The gap between the amount of money councils are paying in housing benefit and the amount they are reimbursed from the Department of Work and Pensions increased to £266 million, new analysis has found.
This means that the amount of money that councils are losing grew by a third (30 per cent) in just a year, adding further pressure to already stretched budgets and diverting money away from services to prevent homelessness. This challenge risks being exacerbated by the reduction of the Move On period back to 28 days for single adults and we ask the Government to work with us on resolving this issue.
There are 131,140 homeless households living in temporary accommodation where housing costs can be covered by claiming housing benefit. Councils pay the cost of that housing benefit upfront and are paid back by the DWP.

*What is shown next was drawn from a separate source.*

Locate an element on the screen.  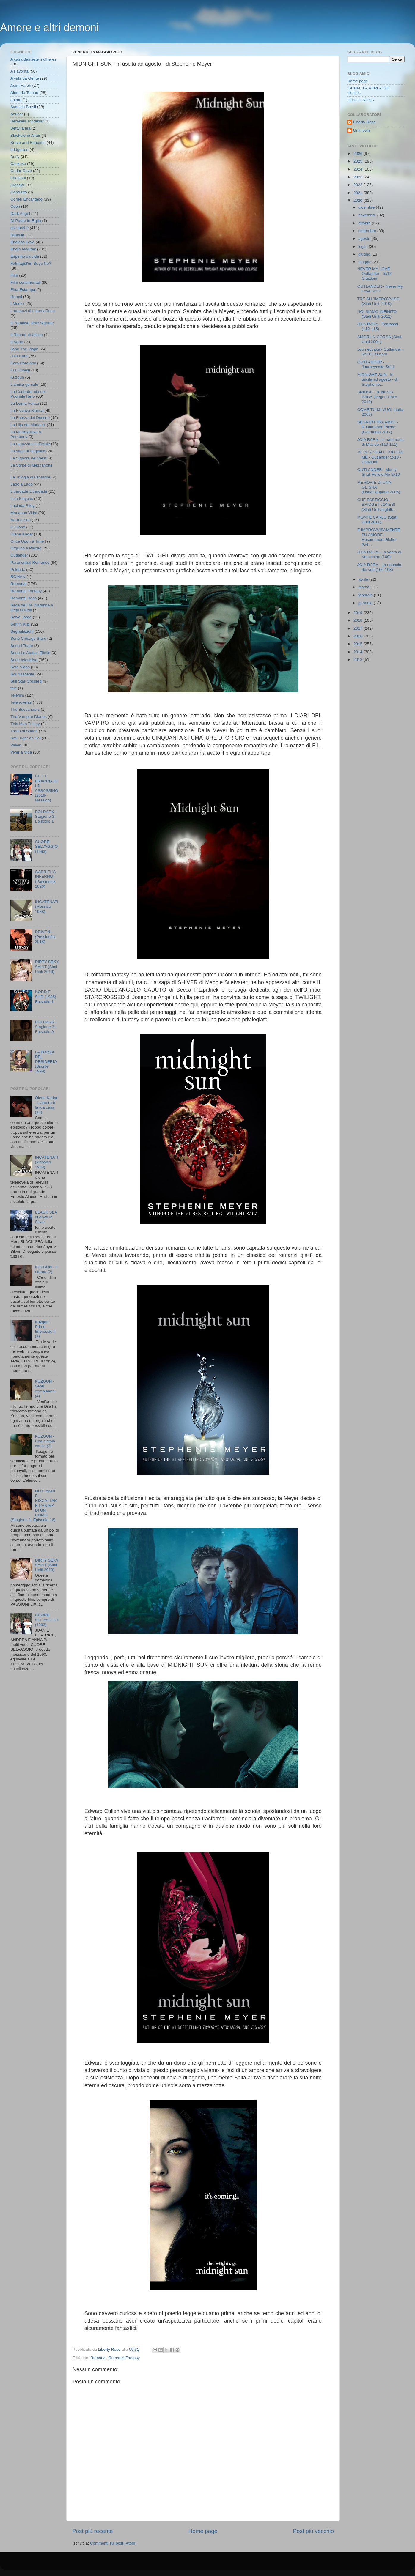
KUZGUN - Venti compleanni (4) is located at coordinates (45, 1388).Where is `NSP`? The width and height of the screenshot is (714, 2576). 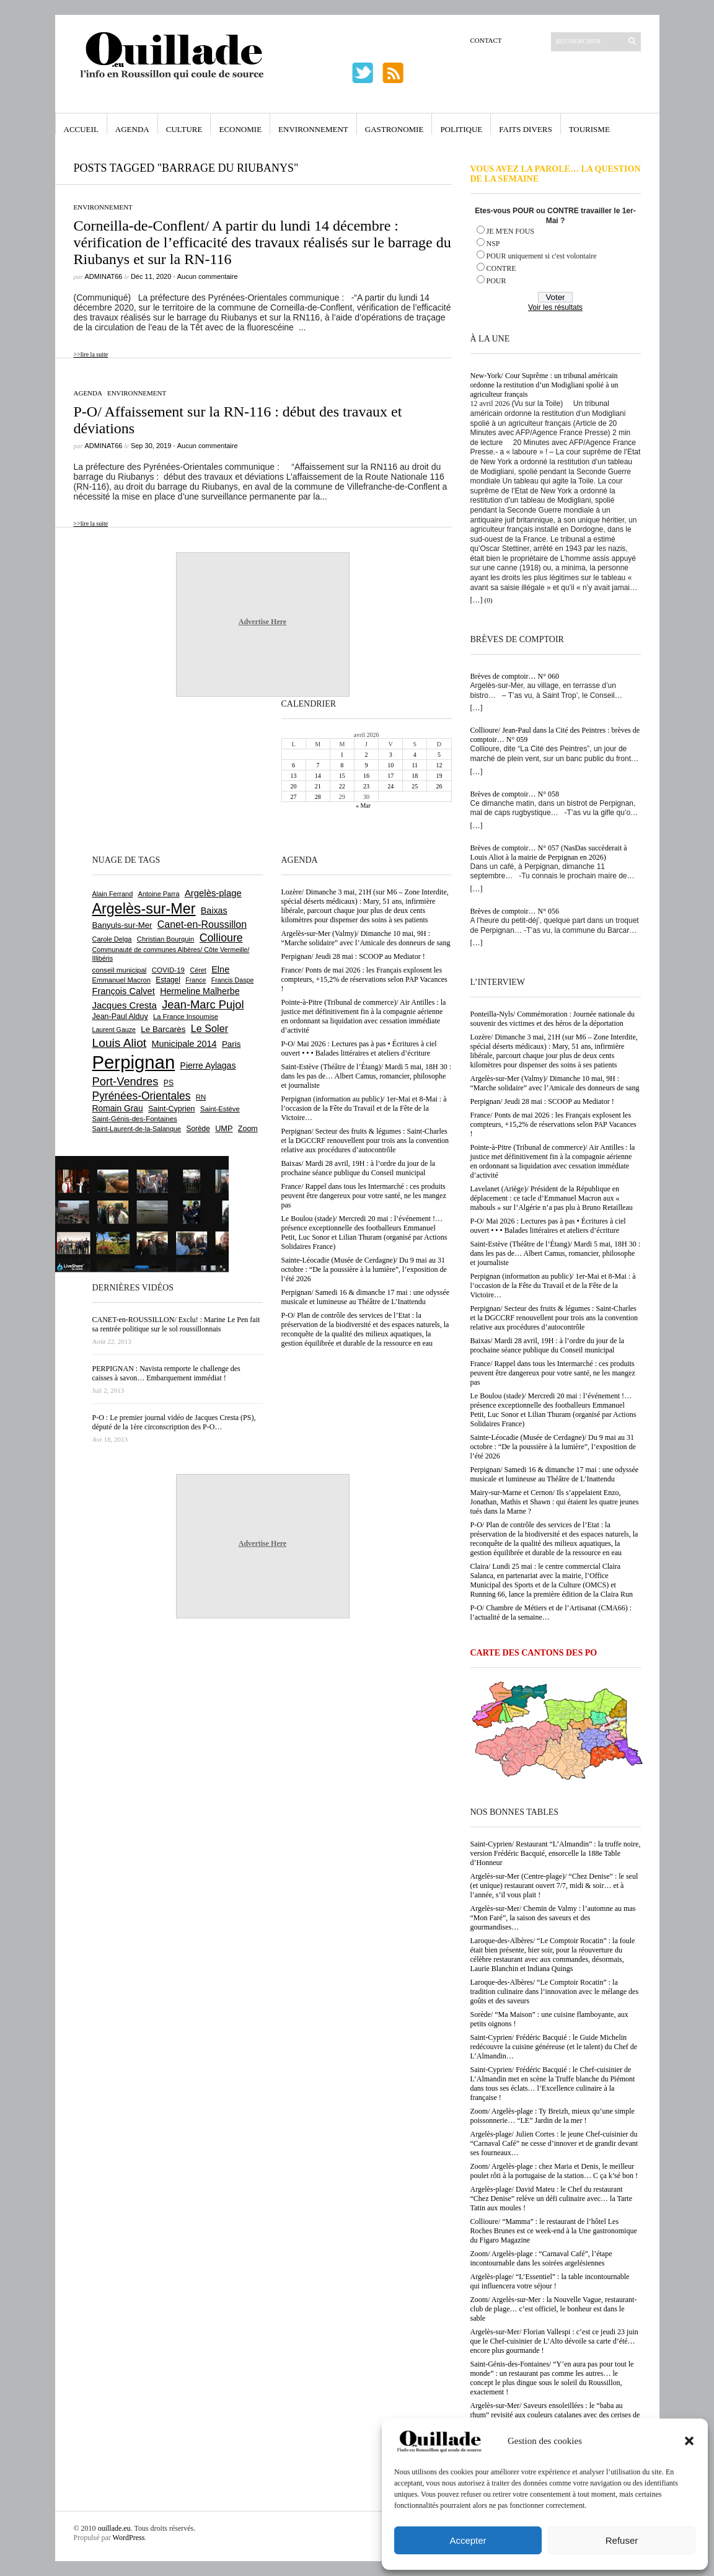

While households receive the full housing benefit they are entitled to, the amount councils can claim back is currently capped to 90 per cent of Local Housing Allowance (LHA) rates from back in 2011.
This means councils are not able to claim back costs that reflect what they are spending, and it is increasingly getting worse as the demand rises under a higher LHA rate.
Latest figures show that in 2023/24 the total spend for councils in England was £1.04 billion, while the DWP only reimbursed £780 million to councils which has left a £266 million gap.
This has increased by 30 per cent from the previous year, and over the last six years the total gap cost to councils is £1 billion.
The LGA is calling for the rate of reimbursement to be lifted from the 90 per cent of the 2011 LHA rate to 90 per cent of the current LHA rate.
Had the rate of reimbursement been lifted from the 90 per cent of the 2011 LHA rate to 90 per cent of the current LHA rate, a long-term LGA ask, councils would have had £941 million reimbursed rather than £780 million.
This would ultimately help reduce the pressures on council finances and support preventing homelessness.
Cllr Tom Hunt, Chair of the LGA’s Inclusive Growth Committee, said:
“Councils are caught in a vicious cycle of ever-increasing temporary accommodation costs versus static rates they receive back to cover their costs.
“Current housing benefit reimbursement rules for temporary accommodation are outdated – councils must pay landlords according to current market rates, whilst reimbursement for councils is linked to 2011 rental rates.
“This is effectively penalising councils for supporting families in temporary accommodation – a challenge which has seen an upward trajectory.
“This needs to change and government needs to act, specifically by making the rate the current rate, as opposed to one that’s 15 years old.”